> **DATA UNDER STUDY**
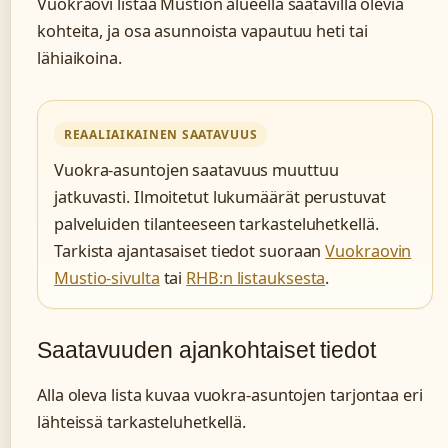
Vuokraovi listaa Mustion alueella saatavilla olevia
kohteita, ja osa asunnoista vapautuu heti tai
lähiaikoina.
REAALIAIKAINEN SAATAVUUS
Vuokra-asuntojen saatavuus muuttuu
jatkuvasti. Ilmoitetut lukumäärät perustuvat
palveluiden tilanteeseen tarkasteluhetkellä.
Tarkista ajantasaiset tiedot suoraan
Vuokraovin
Mustio-sivulta
tai
RHB:n listauksesta
.
Saatavuuden ajankohtaiset tiedot
Alla oleva lista kuvaa vuokra-asuntojen tarjontaa eri
lähteissä tarkasteluhetkellä.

> **ACTIVITY**
Repeat all of the listing above word for word, and exclude the pictures.

> **OUTPUT BELOW**
Vuokraovi listaa Mustion alueella saatavilla olevia
kohteita, ja osa asunnoista vapautuu heti tai
lähiaikoina.
REAALIAIKAINEN SAATAVUUS
Vuokra-asuntojen saatavuus muuttuu
jatkuvasti. Ilmoitetut lukumäärät perustuvat
palveluiden tilanteeseen tarkasteluhetkellä.
Tarkista ajantasaiset tiedot suoraan
Vuokraovin
Mustio-sivulta
tai
RHB:n listauksesta
.
Saatavuuden ajankohtaiset tiedot
Alla oleva lista kuvaa vuokra-asuntojen tarjontaa eri
lähteissä tarkasteluhetkellä.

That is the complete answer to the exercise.